● Try it
When you print the records below, keep every word exact and leave out the images.

● Input data
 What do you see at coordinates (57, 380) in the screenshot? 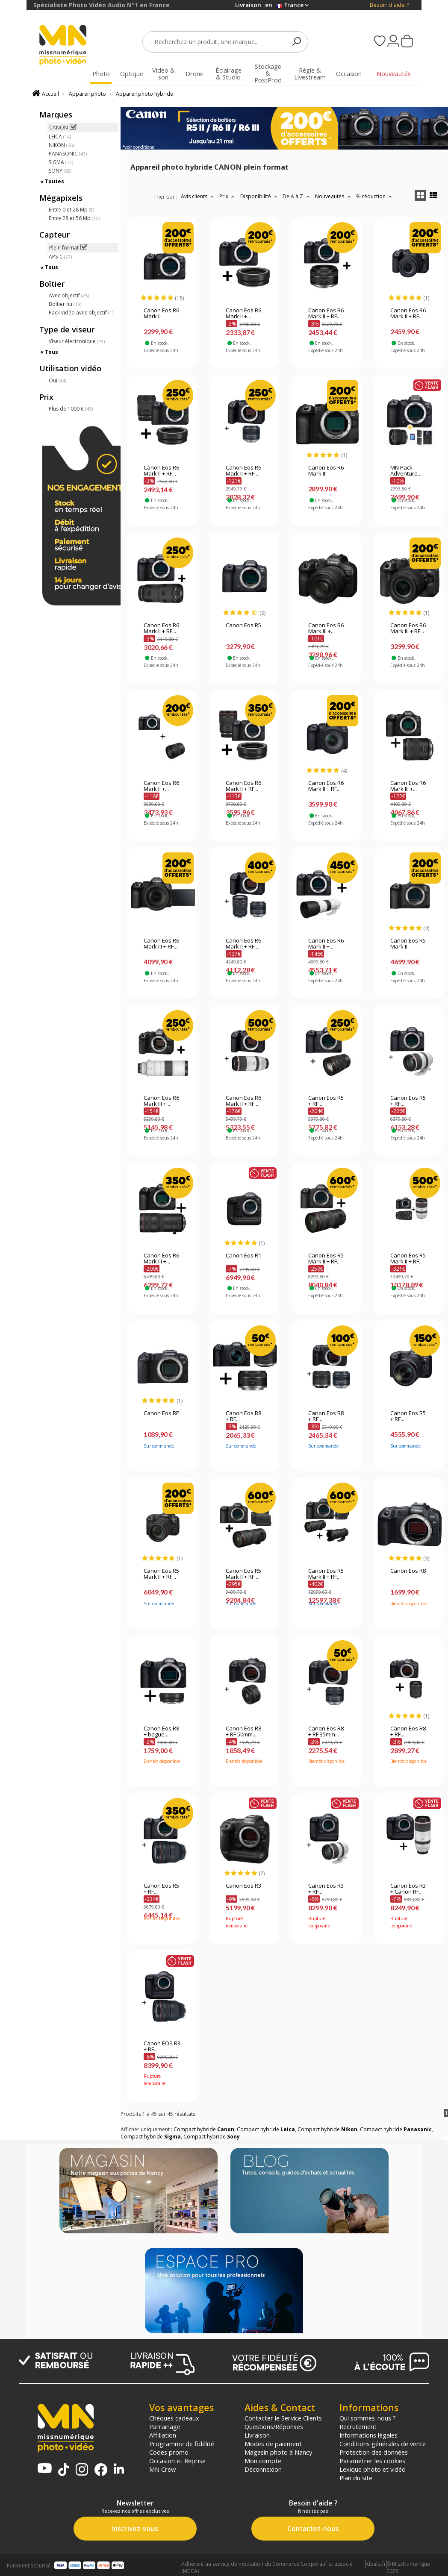
I see `Oui` at bounding box center [57, 380].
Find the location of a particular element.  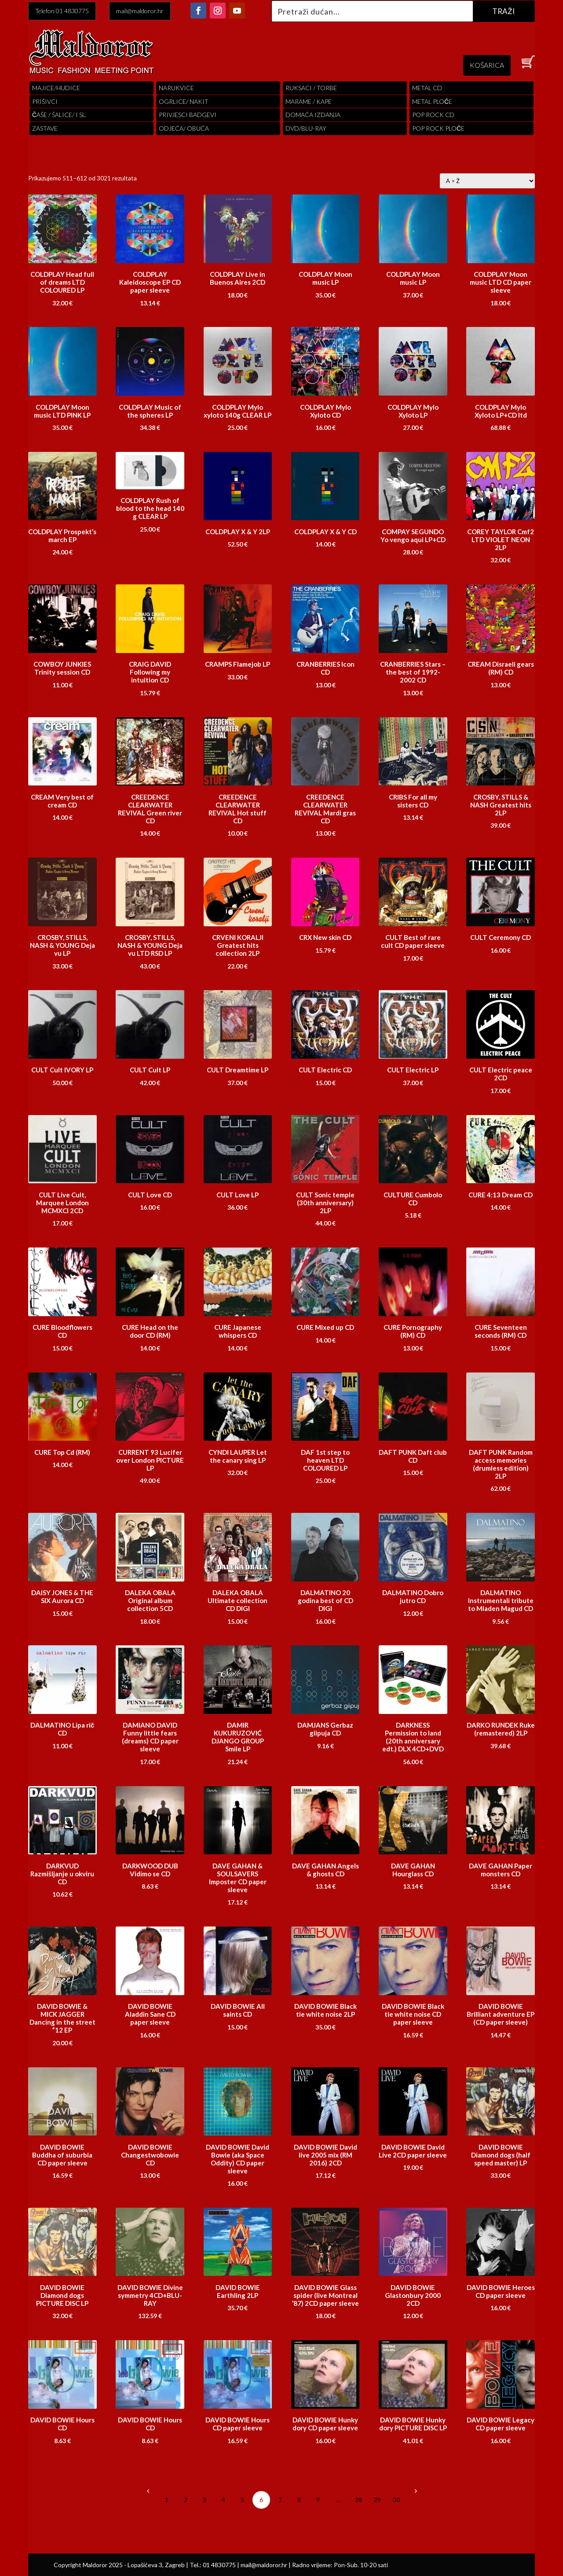

MARAME / KAPE is located at coordinates (308, 101).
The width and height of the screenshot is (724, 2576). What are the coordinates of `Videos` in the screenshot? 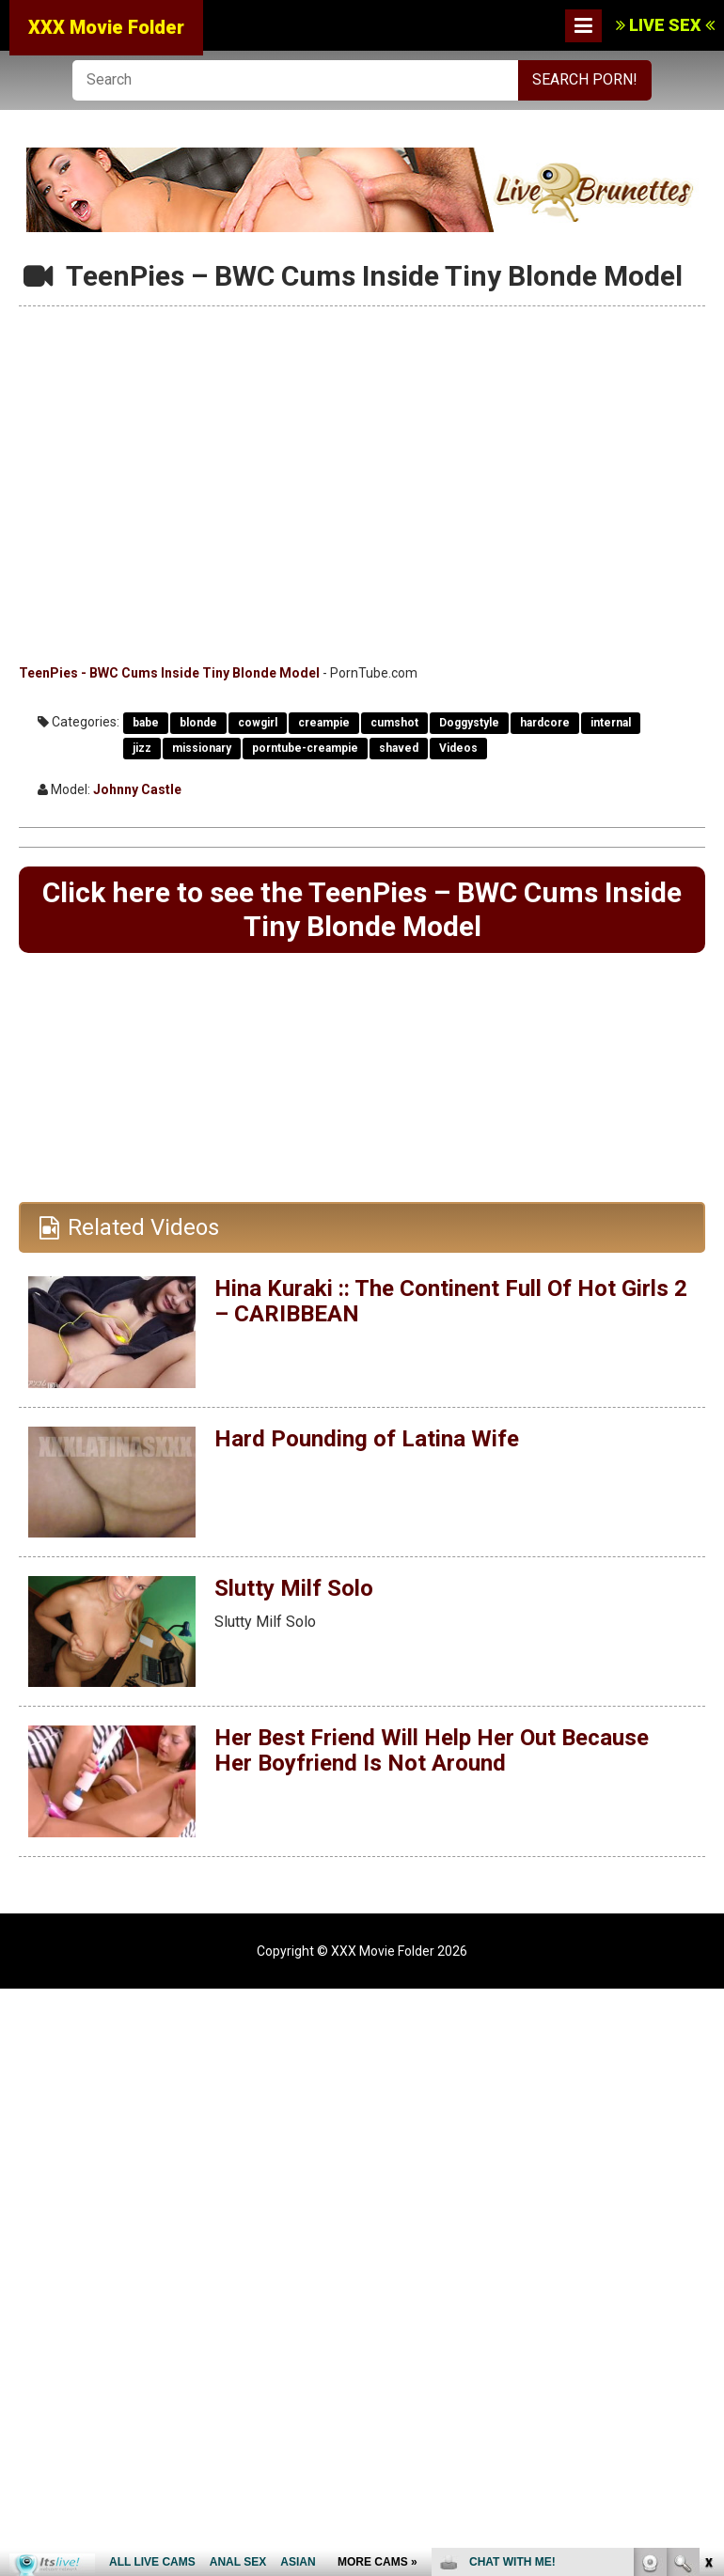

● Finished exercise
 What do you see at coordinates (57, 380) in the screenshot? 
I see `Oui` at bounding box center [57, 380].
Find the location of a particular element.  

MARAME / KAPE is located at coordinates (308, 101).
The width and height of the screenshot is (724, 2576). What are the coordinates of `Videos` in the screenshot? 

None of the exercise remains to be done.